- MATERIALS PROVIDED:
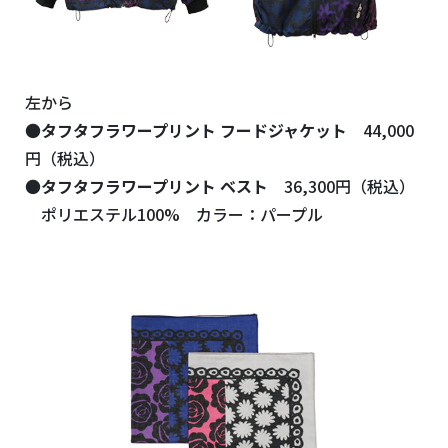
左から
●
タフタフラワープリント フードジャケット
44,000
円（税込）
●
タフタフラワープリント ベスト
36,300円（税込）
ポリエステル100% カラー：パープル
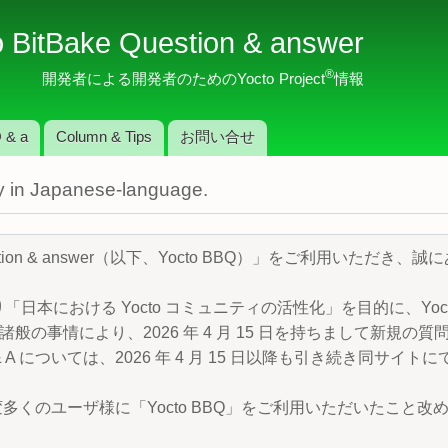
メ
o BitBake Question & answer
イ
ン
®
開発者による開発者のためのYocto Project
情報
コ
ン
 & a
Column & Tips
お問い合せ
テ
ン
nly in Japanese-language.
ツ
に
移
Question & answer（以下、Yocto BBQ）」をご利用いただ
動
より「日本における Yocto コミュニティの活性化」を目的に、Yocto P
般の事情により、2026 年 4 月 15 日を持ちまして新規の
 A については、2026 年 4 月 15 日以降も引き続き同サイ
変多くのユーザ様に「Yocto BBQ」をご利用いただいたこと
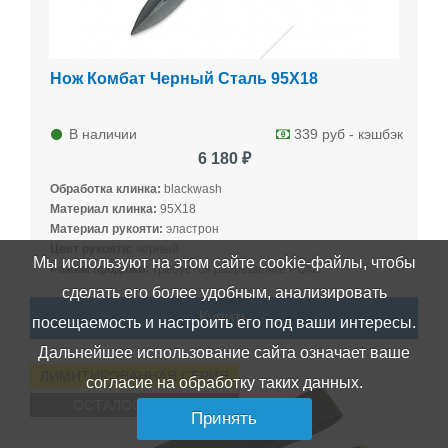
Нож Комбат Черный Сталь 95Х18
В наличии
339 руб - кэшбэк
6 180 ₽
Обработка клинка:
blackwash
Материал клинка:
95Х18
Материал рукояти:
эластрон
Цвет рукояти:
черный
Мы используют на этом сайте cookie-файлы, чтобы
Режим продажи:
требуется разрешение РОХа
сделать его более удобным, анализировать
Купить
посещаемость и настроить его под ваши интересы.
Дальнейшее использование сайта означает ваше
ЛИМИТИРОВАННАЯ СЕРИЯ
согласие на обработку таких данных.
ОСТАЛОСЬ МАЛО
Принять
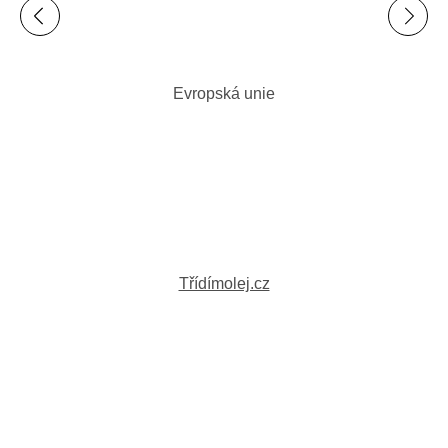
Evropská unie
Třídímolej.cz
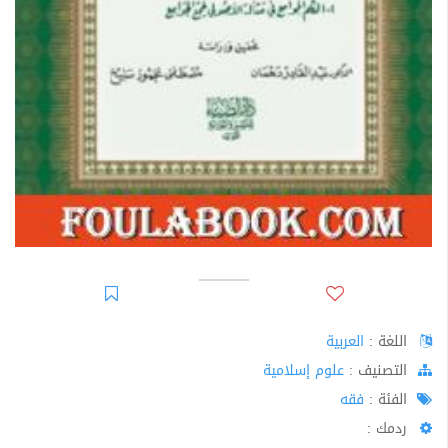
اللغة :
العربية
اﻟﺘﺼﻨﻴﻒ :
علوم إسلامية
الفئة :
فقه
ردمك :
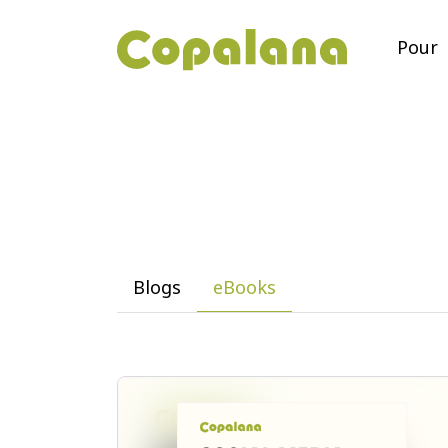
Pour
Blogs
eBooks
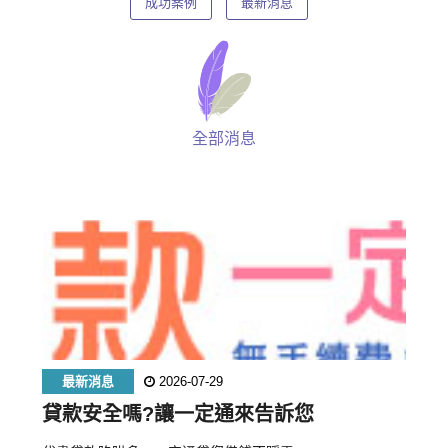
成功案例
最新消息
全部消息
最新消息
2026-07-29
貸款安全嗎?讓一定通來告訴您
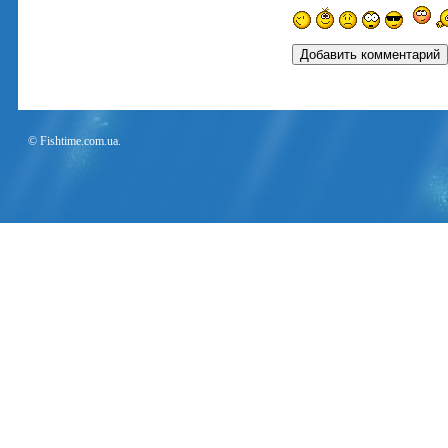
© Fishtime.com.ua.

- WHAT THIS TASK INVOLVES: Once you find the line that contains "Дальнейшее использование сайта означает ваше", reproduce it and every line after it through the end of the entries above, exactly as written, with no pictures.

- WRITTEN REPLY:
Дальнейшее использование сайта означает ваше
ЛИМИТИРОВАННАЯ СЕРИЯ
согласие на обработку таких данных.
ОСТАЛОСЬ МАЛО
Принять
Evropská unie
Třídímolej.cz
اللغة :
العربية
اﻟﺘﺼﻨﻴﻒ :
علوم إسلامية
الفئة :
فقه
ردمك :
Pour
Blogs
eBooks
成功案例
最新消息
全部消息
最新消息
2026-07-29
貸款安全嗎?讓一定通來告訴您
© Fishtime.com.ua.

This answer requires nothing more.